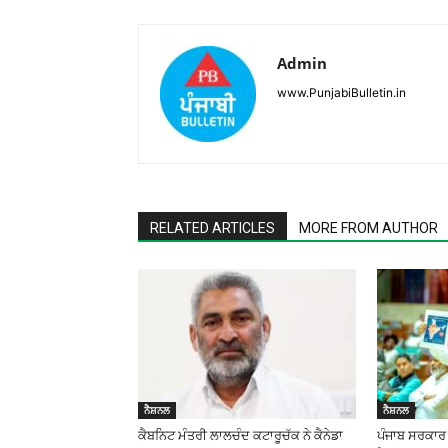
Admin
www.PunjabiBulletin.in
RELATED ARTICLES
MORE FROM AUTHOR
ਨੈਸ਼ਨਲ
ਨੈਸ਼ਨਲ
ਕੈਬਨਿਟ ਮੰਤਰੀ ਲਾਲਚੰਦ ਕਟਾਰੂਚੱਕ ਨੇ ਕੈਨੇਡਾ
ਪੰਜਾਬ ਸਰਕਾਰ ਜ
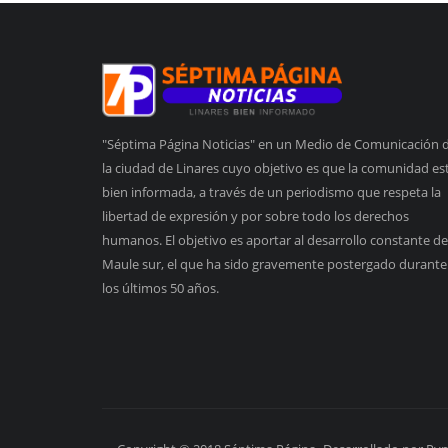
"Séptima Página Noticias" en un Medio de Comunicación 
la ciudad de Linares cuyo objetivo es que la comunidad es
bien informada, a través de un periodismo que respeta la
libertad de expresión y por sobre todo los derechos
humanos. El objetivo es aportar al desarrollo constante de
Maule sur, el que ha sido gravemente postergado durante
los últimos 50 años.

══════════════════════════════

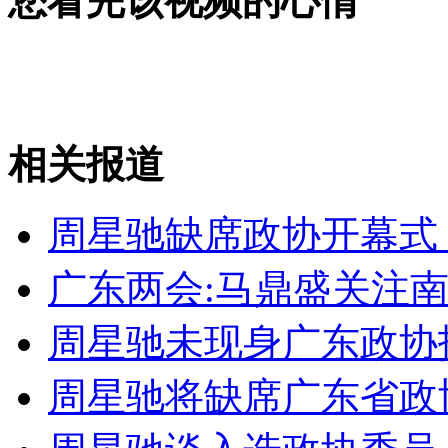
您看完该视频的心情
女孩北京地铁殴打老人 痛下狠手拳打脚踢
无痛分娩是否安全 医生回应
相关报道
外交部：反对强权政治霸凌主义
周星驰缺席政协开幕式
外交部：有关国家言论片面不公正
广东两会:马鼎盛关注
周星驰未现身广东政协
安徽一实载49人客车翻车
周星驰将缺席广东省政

══════════════════════════════

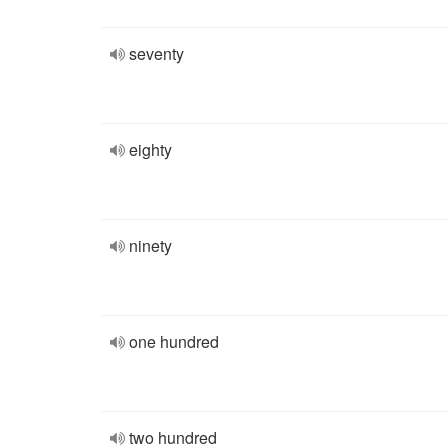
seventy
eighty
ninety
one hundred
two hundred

══════════════════════════════

When you reach the line holding "www.PunjabiBulletin.in" in the listing above, begin retyping exactly, and stop once the line holding "libertad de expresión" is done; pictures stay out.

- _YOUR SOLUTION_
www.PunjabiBulletin.in
RELATED ARTICLES
MORE FROM AUTHOR
ਨੈਸ਼ਨਲ
ਨੈਸ਼ਨਲ
ਕੈਬਨਿਟ ਮੰਤਰੀ ਲਾਲਚੰਦ ਕਟਾਰੂਚੱਕ ਨੇ ਕੈਨੇਡਾ
ਪੰਜਾਬ ਸਰਕਾਰ ਜ
"Séptima Página Noticias" en un Medio de Comunicación 
la ciudad de Linares cuyo objetivo es que la comunidad es
bien informada, a través de un periodismo que respeta la
libertad de expresión y por sobre todo los derechos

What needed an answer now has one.